Preprocessing of Data Using Python

The data preprocessing steps were carried out using Python. The following tasks were performed:

  1. Removing duplicate rows.
  2. Removing rows for which numeric columns are having irrelevant data type values.
  3. Filling null values.
  4. Visualizing categorical and numerical columns using different graphs.
  5. Visualizing the relationship between numeric columns using scatterplots.
  6. Saving the dataset into an Excel file.

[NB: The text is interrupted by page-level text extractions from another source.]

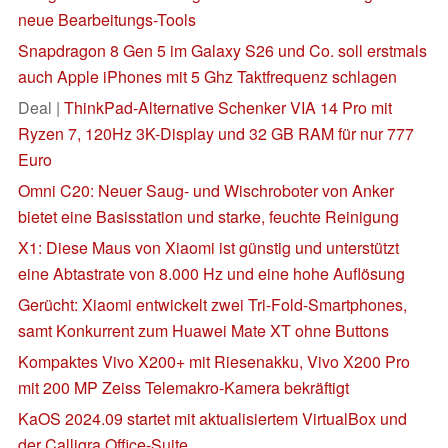
neue Bearbeitungs-Tools
Snapdragon 8 Gen 5 im Galaxy S26 und Co. soll erstmals
auch Apple iPhones mit 5 Ghz Taktfrequenz schlagen
Deal |
ThinkPad-Alternative Schenker VIA 14 Pro mit
Ryzen 7, 120Hz 3K-Display und 32 GB RAM für nur 777
Euro
Omni C20: Neuer Saug- und Wischroboter von Anker
bietet eine Basisstation und starke, feuchte Reinigung
X1: Diese Maus von Xiaomi ist günstig und unterstützt
eine Abtastrate von 8.000 Hz und eine hohe Auflösung
Gerücht: Xiaomi entwickelt zwei Tri-Fold-Smartphones,
samt Konkurrent zum Huawei Mate XT ohne Buttons
Kompaktes Vivo X200+ mit Riesenakku, Vivo X200 Pro
mit 200 MP Zeiss Telemakro-Kamera bekräftigt
KaOS 2024.09 startet mit aktualisiertem VirtualBox und
der Calligra Office-Suite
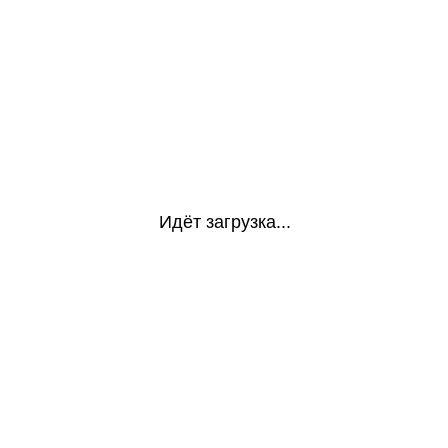
Идёт загрузка...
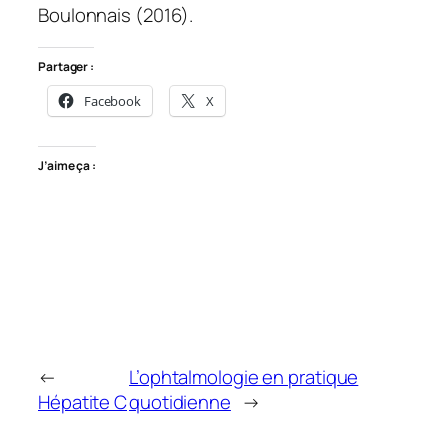
Boulonnais (2016).
Partager :
Facebook
X
J’aime ça :
←
L’ophtalmologie en pratique
Hépatite C
quotidienne
→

Analysis of Data Using SQL

The data analysis was performed using SQL. The following tasks were carried out:

  1. Finding the average age of employees in each department and gender group.
  2. Listing the top 3 departments with the highest average training scores.
  3. Finding the percentage of employees who have won awards in each region.
  4. Showing the number of employees who have met more than 80% of KPIs for each recruitment channel and education level.
  5. Finding the average length of service for employees in each department, considering only employees with previous year ratings greater than or equal to 4.
  6. Listing the top 5 regions with the highest average previous year ratings.
  7. Listing the departments with more than 100 employees having a length of service greater than 5 years.
  8. Showing the average length of service for employees who have attended more than 3 trainings, grouped by department and gender.
  9. Finding the percentage of female employees who have won awards, per department. Also, show the number of female employees who won awards and total female employees.
  10. Calculating the percentage of employees per department who have a length of service between 5 and 10 years.
  11. Finding the top 3 regions with the highest number of employees who have met more than 80% of their KPIs and received at least one award, grouped by department and region.
  12. Calculating the average length of service for employees per education level and gender, considering only those employees who have completed more than 2 trainings and have an average training score greater than 75.
  13. For each department and recruitment channel, finding the total number of employees who have met more than 80% of their KPIs, have a previous_year_rating of 5, and have a length of service greater than 10 years.
  14. Calculating the percentage of employees in each department who have received awards, have a previous_year_rating of 4 or 5, and an average training score above 70, grouped by department and gender.
  15. Listing the top 5 recruitment channels with the highest average length of service for employees who have met more than 80% of their KPIs, have a previous_year_rating of 5, and an age between 25 and 45 years, grouped by department and recruitment channel.

Conclusion

In conclusion, the analysis of employee performance data using Python and MySQL can help HR managers to make data-driven decisions and optimize the performance of their employees. The data preprocessing steps and SQL queries presented in this project can serve as a starting point for analyzing employee performance data in other organizations. By using these methods, HR managers can gain valuable insights into employee performance, identify areas for improvement, and take steps to enhance the overall productivity of their workforce.